● **Your task**: Transcribe word for word the lines below from the line with "w, you can support us with a contribution." through the line with "on vs Wemby", ends included.

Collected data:
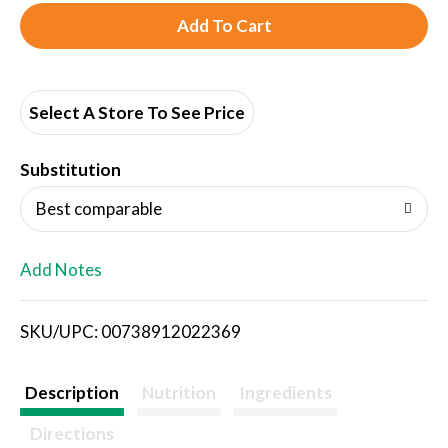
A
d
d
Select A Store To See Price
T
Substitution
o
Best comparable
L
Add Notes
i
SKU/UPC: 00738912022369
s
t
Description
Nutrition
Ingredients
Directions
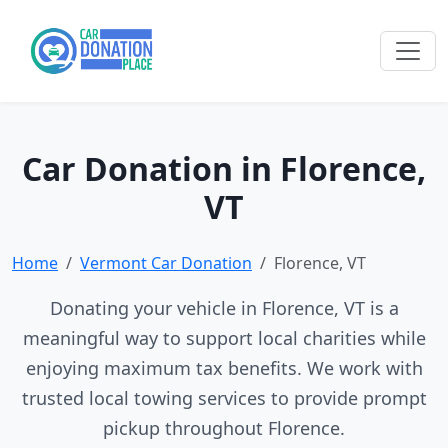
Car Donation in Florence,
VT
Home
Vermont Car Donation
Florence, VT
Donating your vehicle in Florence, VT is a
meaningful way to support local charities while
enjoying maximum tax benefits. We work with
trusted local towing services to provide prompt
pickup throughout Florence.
* * *
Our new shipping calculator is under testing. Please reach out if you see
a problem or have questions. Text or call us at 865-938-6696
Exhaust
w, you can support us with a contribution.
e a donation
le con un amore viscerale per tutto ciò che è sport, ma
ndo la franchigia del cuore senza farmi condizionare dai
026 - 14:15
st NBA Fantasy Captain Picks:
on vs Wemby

● **Problem solution**:
w, you can support us with a contribution.
e a donation
le con un amore viscerale per tutto ciò che è sport, ma
ndo la franchigia del cuore senza farmi condizionare dai
026 - 14:15
st NBA Fantasy Captain Picks:
on vs Wemby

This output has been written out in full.